◆ About this exercise
Print the listing below again from the line that contains "Lai Mohammed In N10billion Fraud" onward, keeping every line exact and leaving out the lines before it.
——
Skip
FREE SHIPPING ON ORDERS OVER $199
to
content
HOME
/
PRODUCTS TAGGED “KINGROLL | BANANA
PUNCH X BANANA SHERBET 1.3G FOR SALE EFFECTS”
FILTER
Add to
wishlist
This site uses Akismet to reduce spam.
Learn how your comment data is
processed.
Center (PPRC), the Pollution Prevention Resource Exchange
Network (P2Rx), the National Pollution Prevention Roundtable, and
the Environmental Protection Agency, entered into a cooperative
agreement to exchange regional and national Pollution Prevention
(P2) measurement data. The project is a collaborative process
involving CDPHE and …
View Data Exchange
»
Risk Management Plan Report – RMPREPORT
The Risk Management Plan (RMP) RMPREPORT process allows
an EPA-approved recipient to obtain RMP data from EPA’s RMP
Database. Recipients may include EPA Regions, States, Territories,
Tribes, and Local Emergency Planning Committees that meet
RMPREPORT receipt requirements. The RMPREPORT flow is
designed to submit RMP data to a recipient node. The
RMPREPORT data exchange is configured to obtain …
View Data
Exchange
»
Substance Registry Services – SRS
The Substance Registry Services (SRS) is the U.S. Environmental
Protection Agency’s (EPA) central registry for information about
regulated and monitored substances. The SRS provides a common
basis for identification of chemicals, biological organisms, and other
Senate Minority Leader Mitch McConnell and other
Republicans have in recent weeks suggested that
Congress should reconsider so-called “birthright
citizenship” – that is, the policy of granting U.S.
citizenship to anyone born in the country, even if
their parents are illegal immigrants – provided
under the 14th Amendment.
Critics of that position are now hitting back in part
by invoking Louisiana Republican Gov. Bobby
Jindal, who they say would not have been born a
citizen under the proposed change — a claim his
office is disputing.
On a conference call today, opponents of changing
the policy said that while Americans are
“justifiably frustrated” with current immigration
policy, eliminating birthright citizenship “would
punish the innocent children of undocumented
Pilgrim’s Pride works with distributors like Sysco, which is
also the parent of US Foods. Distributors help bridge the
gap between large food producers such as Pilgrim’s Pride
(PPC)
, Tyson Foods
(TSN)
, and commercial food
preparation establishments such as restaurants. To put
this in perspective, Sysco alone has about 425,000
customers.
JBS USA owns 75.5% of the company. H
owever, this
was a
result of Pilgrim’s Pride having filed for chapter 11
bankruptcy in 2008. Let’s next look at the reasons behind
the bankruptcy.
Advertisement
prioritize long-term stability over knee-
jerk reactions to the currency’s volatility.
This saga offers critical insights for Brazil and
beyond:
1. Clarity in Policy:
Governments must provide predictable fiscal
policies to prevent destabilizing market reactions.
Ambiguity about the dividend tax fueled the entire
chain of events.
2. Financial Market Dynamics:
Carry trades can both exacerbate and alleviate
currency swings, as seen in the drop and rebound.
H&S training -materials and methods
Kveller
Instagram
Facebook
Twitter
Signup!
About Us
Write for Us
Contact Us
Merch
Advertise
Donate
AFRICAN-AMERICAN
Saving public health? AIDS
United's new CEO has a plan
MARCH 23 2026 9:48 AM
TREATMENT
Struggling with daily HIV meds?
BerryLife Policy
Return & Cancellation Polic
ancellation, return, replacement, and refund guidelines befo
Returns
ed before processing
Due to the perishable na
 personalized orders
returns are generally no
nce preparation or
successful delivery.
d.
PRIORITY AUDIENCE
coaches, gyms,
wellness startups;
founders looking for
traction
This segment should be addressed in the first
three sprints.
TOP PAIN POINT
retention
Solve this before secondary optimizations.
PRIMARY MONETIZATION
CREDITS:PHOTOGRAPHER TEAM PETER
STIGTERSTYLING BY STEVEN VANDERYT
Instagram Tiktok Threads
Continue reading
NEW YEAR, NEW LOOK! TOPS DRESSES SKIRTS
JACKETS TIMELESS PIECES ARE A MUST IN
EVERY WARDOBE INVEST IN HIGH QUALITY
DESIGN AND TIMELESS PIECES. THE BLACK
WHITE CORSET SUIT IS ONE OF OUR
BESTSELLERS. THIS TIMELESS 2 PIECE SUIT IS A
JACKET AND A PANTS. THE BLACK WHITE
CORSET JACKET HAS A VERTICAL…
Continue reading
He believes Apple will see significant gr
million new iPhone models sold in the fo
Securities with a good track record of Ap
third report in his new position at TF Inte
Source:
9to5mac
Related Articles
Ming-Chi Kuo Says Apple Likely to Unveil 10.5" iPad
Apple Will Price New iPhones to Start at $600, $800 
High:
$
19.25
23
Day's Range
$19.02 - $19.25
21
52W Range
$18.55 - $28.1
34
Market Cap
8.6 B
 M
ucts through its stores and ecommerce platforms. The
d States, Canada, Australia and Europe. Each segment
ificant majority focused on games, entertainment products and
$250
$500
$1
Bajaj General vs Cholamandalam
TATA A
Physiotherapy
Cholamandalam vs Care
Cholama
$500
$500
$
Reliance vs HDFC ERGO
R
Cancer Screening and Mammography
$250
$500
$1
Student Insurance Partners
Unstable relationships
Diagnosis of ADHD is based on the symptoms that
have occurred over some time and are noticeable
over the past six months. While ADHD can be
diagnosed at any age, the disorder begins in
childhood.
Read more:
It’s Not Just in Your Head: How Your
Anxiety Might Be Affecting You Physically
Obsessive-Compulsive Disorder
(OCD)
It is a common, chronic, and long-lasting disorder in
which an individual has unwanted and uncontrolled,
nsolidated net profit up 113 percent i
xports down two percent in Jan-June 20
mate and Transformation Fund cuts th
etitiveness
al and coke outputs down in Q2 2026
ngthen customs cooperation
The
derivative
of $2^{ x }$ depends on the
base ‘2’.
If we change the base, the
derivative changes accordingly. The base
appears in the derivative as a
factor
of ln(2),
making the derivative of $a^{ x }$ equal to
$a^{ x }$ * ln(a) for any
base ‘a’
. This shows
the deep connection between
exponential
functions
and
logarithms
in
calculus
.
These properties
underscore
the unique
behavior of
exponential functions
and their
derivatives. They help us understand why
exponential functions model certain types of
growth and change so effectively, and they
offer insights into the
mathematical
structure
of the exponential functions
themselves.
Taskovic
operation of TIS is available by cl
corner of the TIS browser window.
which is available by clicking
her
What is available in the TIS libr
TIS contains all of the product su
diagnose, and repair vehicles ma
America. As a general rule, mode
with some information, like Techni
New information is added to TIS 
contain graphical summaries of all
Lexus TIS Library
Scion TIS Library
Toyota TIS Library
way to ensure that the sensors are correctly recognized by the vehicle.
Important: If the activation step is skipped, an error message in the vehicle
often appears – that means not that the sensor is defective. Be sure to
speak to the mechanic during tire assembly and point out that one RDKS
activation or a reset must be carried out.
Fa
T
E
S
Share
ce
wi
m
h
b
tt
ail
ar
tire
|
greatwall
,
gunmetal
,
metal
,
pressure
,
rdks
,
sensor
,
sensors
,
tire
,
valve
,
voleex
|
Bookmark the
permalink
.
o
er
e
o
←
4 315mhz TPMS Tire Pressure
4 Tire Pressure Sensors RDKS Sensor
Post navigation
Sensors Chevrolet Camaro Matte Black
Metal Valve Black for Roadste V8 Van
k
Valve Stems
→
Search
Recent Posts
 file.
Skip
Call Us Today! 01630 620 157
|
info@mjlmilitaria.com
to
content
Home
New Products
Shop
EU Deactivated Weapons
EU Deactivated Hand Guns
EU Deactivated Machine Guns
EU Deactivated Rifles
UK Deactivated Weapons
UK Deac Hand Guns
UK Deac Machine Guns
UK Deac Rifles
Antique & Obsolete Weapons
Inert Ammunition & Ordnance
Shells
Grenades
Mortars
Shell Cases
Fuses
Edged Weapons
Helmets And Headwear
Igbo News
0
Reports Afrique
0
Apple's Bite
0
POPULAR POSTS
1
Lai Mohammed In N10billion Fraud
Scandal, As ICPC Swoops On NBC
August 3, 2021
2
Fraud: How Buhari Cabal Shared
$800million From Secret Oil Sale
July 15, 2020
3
——
◆ Written solution
Lai Mohammed In N10billion Fraud
Scandal, As ICPC Swoops On NBC
August 3, 2021
2
Fraud: How Buhari Cabal Shared
$800million From Secret Oil Sale
July 15, 2020
3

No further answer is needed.